··· Input for this task ···
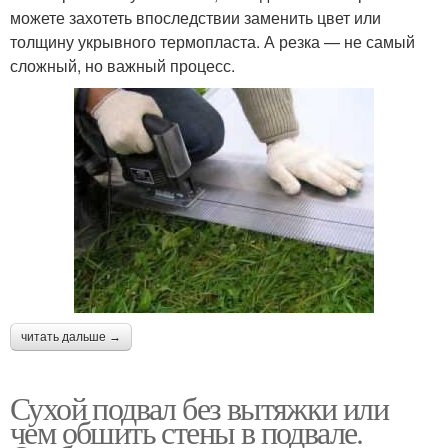
можете захотеть впоследствии заменить цвет или
толщину укрывного термопласта. А резка — не самый
сложный, но важный процесс.
читать дальше →
Сухой подвал без вытяжки или
чем обшить стены в подвале.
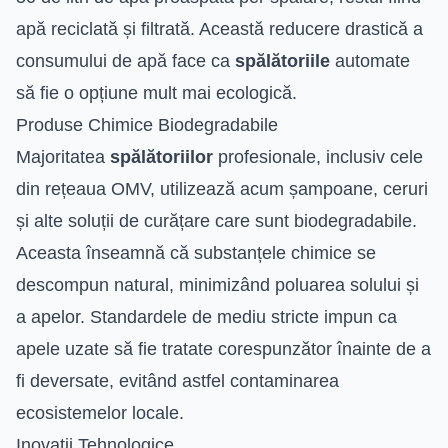
apă reciclată și filtrată. Această reducere drastică a
consumului de apă face ca
spălătoriile
automate
să fie o opțiune mult mai ecologică.
Produse Chimice Biodegradabile
Majoritatea
spălătoriilor
profesionale, inclusiv cele
din rețeaua OMV, utilizează acum șampoane, ceruri
și alte soluții de curățare care sunt biodegradabile.
Aceasta înseamnă că substanțele chimice se
descompun natural, minimizând poluarea solului și
a apelor. Standardele de mediu stricte impun ca
apele uzate să fie tratate corespunzător înainte de a
fi deversate, evitând astfel contaminarea
ecosistemelor locale.
Inovații Tehnologice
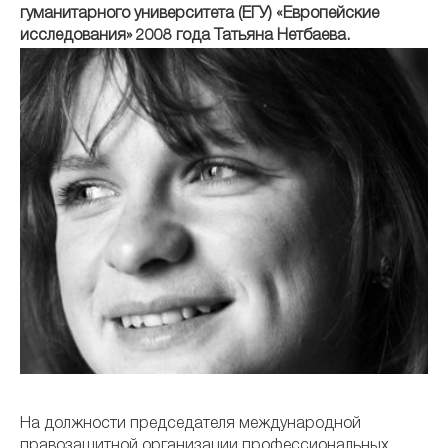
гуманитарного университета (ЕГУ) «Европейские
исследования» 2008 года Татьяна Нетбаева.
На должности председателя международной
правозащитной организации профессиональных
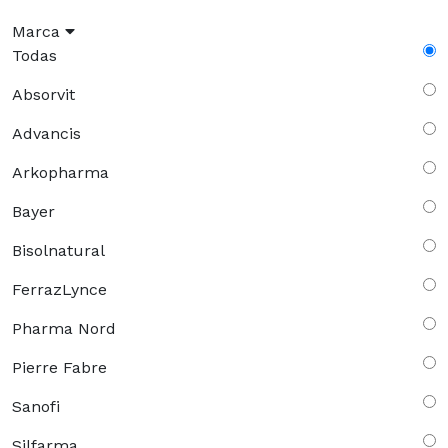
Marca
Todas
Absorvit
Advancis
Arkopharma
Bayer
Bisolnatural
FerrazLynce
Pharma Nord
Pierre Fabre
Sanofi
Silfarma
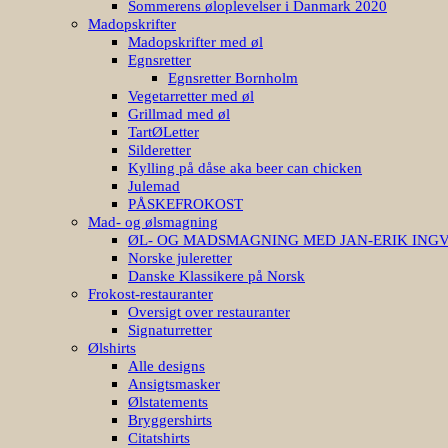
Sommerens øloplevelser i Danmark 2020
Madopskrifter
Madopskrifter med øl
Egnsretter
Egnsretter Bornholm
Vegetarretter med øl
Grillmad med øl
TartØLetter
Silderetter
Kylling på dåse aka beer can chicken
Julemad
PÅSKEFROKOST
Mad- og ølsmagning
ØL- OG MADSMAGNING MED JAN-ERIK ING
Norske juleretter
Danske Klassikere på Norsk
Frokost-restauranter
Oversigt over restauranter
Signaturretter
Ølshirts
Alle designs
Ansigtsmasker
Ølstatements
Bryggershirts
Citatshirts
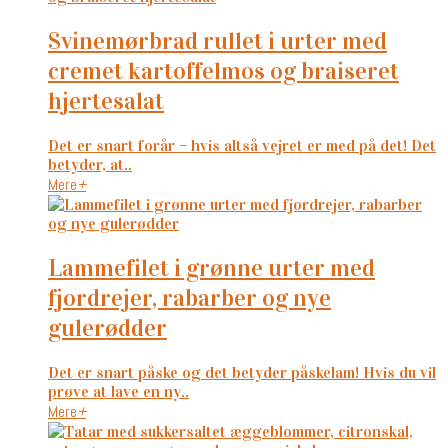
svinemørbrad rullet i urter med
cremet kartoffelmos og braiseret
hjertesalat
Det er snart forår – hvis altså vejret er med på det! Det
betyder, at..
Mere
+
lammefilet i grønne urter med
fjordrejer, rabarber og nye
gulerødder
Det er snart påske og det betyder påskelam! Hvis du vil
prøve at lave en ny..
Mere
+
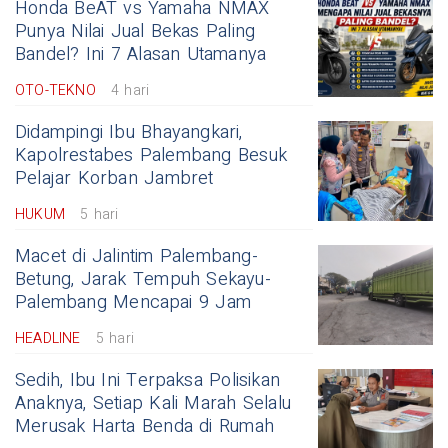
Honda BeAT vs Yamaha NMAX
Punya Nilai Jual Bekas Paling
Bandel? Ini 7 Alasan Utamanya
OTO-TEKNO
4 hari
Didampingi Ibu Bhayangkari,
Kapolrestabes Palembang Besuk
Pelajar Korban Jambret
HUKUM
5 hari
Macet di Jalintim Palembang-
Betung, Jarak Tempuh Sekayu-
Palembang Mencapai 9 Jam
HEADLINE
5 hari
Sedih, Ibu Ini Terpaksa Polisikan
Anaknya, Setiap Kali Marah Selalu
Merusak Harta Benda di Rumah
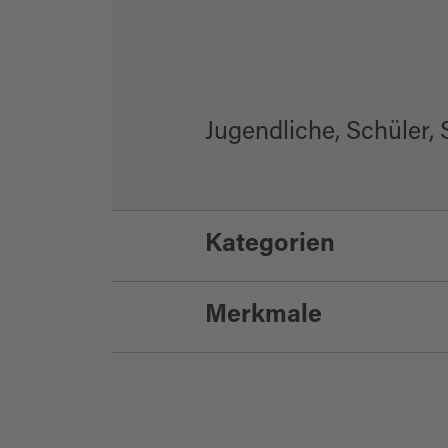
Jugendliche, Schüler,
Kategorien
Merkmale
Bücherei
Öffentliche Gebäu
Eignung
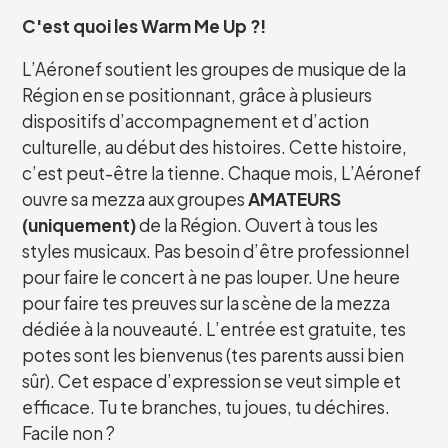
C'est quoi les Warm Me Up ?!
L’Aéronef soutient les groupes de musique de la
Région en se positionnant, grâce à plusieurs
dispositifs d’accompagnement et d’action
culturelle, au début des histoires. Cette histoire,
c’est peut-être la tienne. Chaque mois, L’Aéronef
ouvre sa mezza aux groupes
AMATEURS
(uniquement)
de la Région. Ouvert à tous les
styles musicaux. Pas besoin d’être professionnel
pour faire le concert à ne pas louper. Une heure
pour faire tes preuves sur la scène de la mezza
dédiée à la nouveauté. L’entrée est gratuite, tes
potes sont les bienvenus (tes parents aussi bien
sûr). Cet espace d’expression se veut simple et
efficace. Tu te branches, tu joues, tu déchires.
Facile non ?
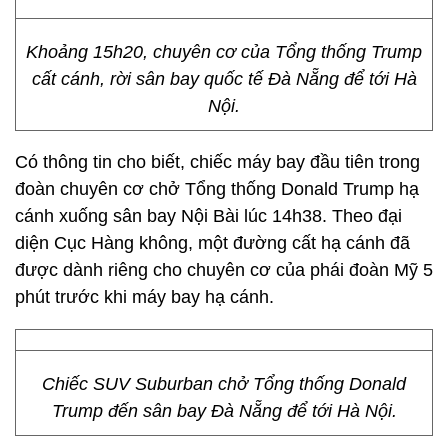
Khoảng 15h20, chuyên cơ của Tổng thống Trump
cất cánh, rời sân bay quốc tế Đà Nẵng để tới Hà
Nội.
Có thông tin cho biết, chiếc máy bay đầu tiên trong
đoàn chuyên cơ chở Tổng thống Donald Trump hạ
cánh xuống sân bay Nội Bài lúc 14h38. Theo đại
diện Cục Hàng không, một đường cất hạ cánh đã
được dành riêng cho chuyên cơ của phái đoàn Mỹ 5
phút trước khi máy bay hạ cánh.
Chiếc SUV Suburban chở Tổng thống Donald
Trump đến sân bay Đà Nẵng để tới Hà Nội.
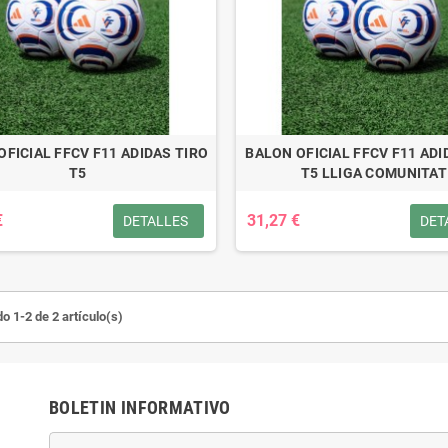
OFICIAL FFCV F11 ADIDAS TIRO
BALON OFICIAL FFCV F11 AD
T5
T5 LLIGA COMUNITAT
€
31,27 €
DETALLES
DET
o 1-2 de 2 artículo(s)
BOLETIN INFORMATIVO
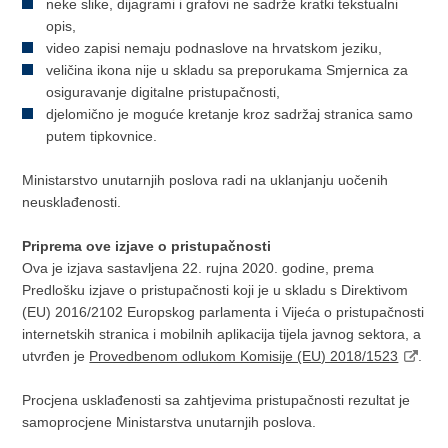
neke slike, dijagrami i grafovi ne sadrže kratki tekstualni
opis,
video zapisi nemaju podnaslove na hrvatskom jeziku,
veličina ikona nije u skladu sa preporukama Smjernica za
osiguravanje digitalne pristupačnosti,
djelomično je moguće kretanje kroz sadržaj stranica samo
putem tipkovnice.
Ministarstvo unutarnjih poslova radi na uklanjanju uočenih
neusklađenosti.
Priprema ove izjave o pristupačnosti
Ova je izjava sastavljena 22. rujna 2020. godine, prema
Predlošku izjave o pristupačnosti koji je u skladu s Direktivom
(EU) 2016/2102 Europskog parlamenta i Vijeća o pristupačnosti
internetskih stranica i mobilnih aplikacija tijela javnog sektora, a
utvrđen je
Provedbenom odlukom Komisije (EU) 2018/1523
.
Procjena usklađenosti sa zahtjevima pristupačnosti rezultat je
samoprocjene Ministarstva unutarnjih poslova.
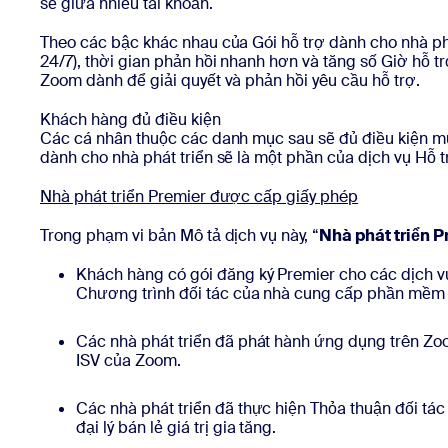
sẻ giữa nhiều tài khoản.
Theo các bậc khác nhau của Gói hỗ trợ dành cho nhà ph
24/7), thời gian phản hồi nhanh hơn và tăng số Giờ hỗ trợ
Zoom dành để giải quyết và phản hồi yêu cầu hỗ trợ.
Khách hàng đủ điều kiện
Các cá nhân thuộc các danh mục sau sẽ đủ điều kiện mu
dành cho nhà phát triển sẽ là một phần của dịch vụ Hỗ 
Nhà phát triển Premier được cấp giấy phép
Trong phạm vi bản Mô tả dịch vụ này, “
Nhà phát triển 
Khách hàng có gói đăng ký Premier cho các dịch 
Chương trình đối tác của nhà cung cấp phần mềm 
Các nhà phát triển đã phát hành ứng dụng trên Z
ISV của Zoom.
Các nhà phát triển đã thực hiện Thỏa thuận đối tá
đại lý bán lẻ giá trị gia tăng.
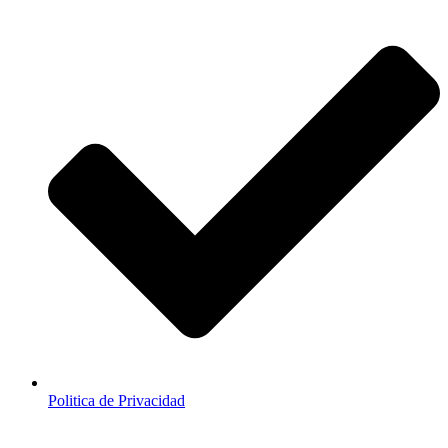
Politica de Privacidad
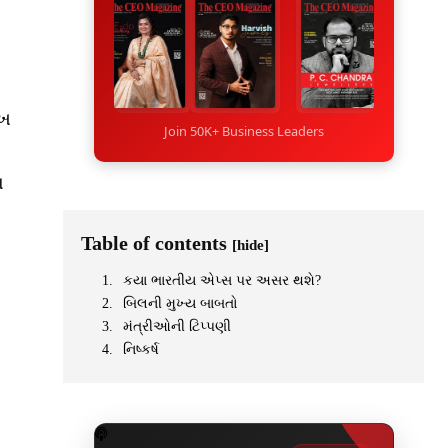
ેખ
Join 50K+ Business Leaders
ણ
Table of contents
[hide]
કયા ભારતીય એપ્સ પર અસર થશે?
બિલની મુખ્ય બાબતો
મંત્રીઓની ટિપ્પણી
નિષ્કર્ષ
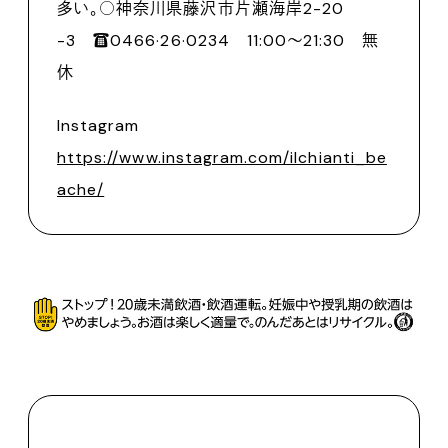
多い。○神奈川県藤沢市片瀬海岸2-20
-3 ☎0466·26·0234 11:00〜21:30 無
休
Instagram
https://www.instagram.com/ilchianti_be
ache/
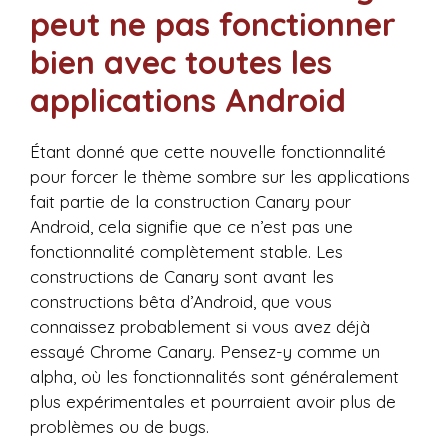
peut ne pas fonctionner
bien avec toutes les
applications Android
Étant donné que cette nouvelle fonctionnalité
pour forcer le thème sombre sur les applications
fait partie de la construction Canary pour
Android, cela signifie que ce n’est pas une
fonctionnalité complètement stable. Les
constructions de Canary sont avant les
constructions bêta d’Android, que vous
connaissez probablement si vous avez déjà
essayé Chrome Canary. Pensez-y comme un
alpha, où les fonctionnalités sont généralement
plus expérimentales et pourraient avoir plus de
problèmes ou de bugs.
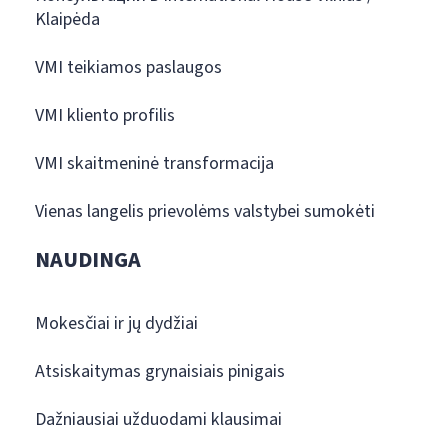
Klaipėda
VMI teikiamos paslaugos
VMI kliento profilis
VMI skaitmeninė transformacija
Vienas langelis prievolėms valstybei sumokėti
NAUDINGA
Mokesčiai ir jų dydžiai
Atsiskaitymas grynaisiais pinigais
Dažniausiai užduodami klausimai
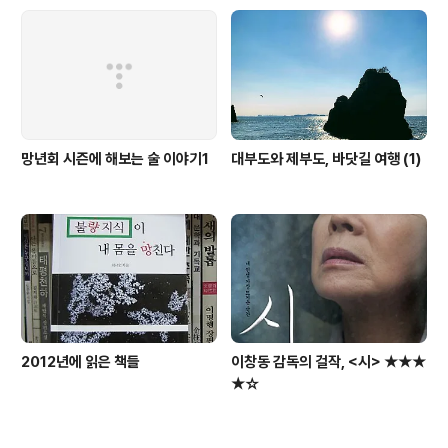
망년회 시즌에 해보는 술 이야기1
대부도와 제부도, 바닷길 여행 (1)
2012년에 읽은 책들
이창동 감독의 걸작, <시> ★★★
★☆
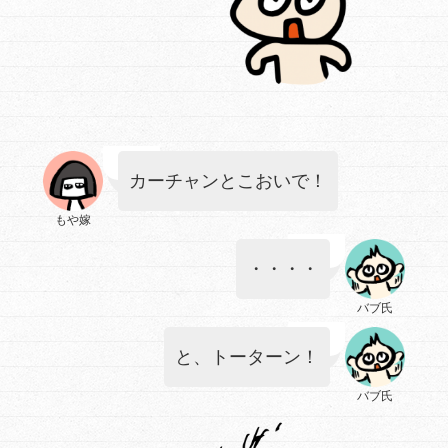
カーチャンとこおいで！
もや嫁
・・・・
バブ氏
と、トーターン！
バブ氏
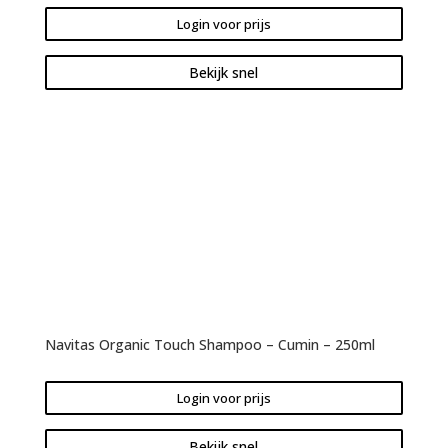
Login voor prijs
Bekijk snel
Navitas Organic Touch Shampoo – Cumin – 250ml
Login voor prijs
Bekijk snel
···
Beginning with the line that has "spălătoriile" and ending with the line that has "descompun natural, minimizând", set down the lines above exactly and include no others.

spălătoriile
automate
să fie o opțiune mult mai ecologică.
Produse Chimice Biodegradabile
Majoritatea
spălătoriilor
profesionale, inclusiv cele
din rețeaua OMV, utilizează acum șampoane, ceruri
și alte soluții de curățare care sunt biodegradabile.
Aceasta înseamnă că substanțele chimice se
descompun natural, minimizând poluarea solului și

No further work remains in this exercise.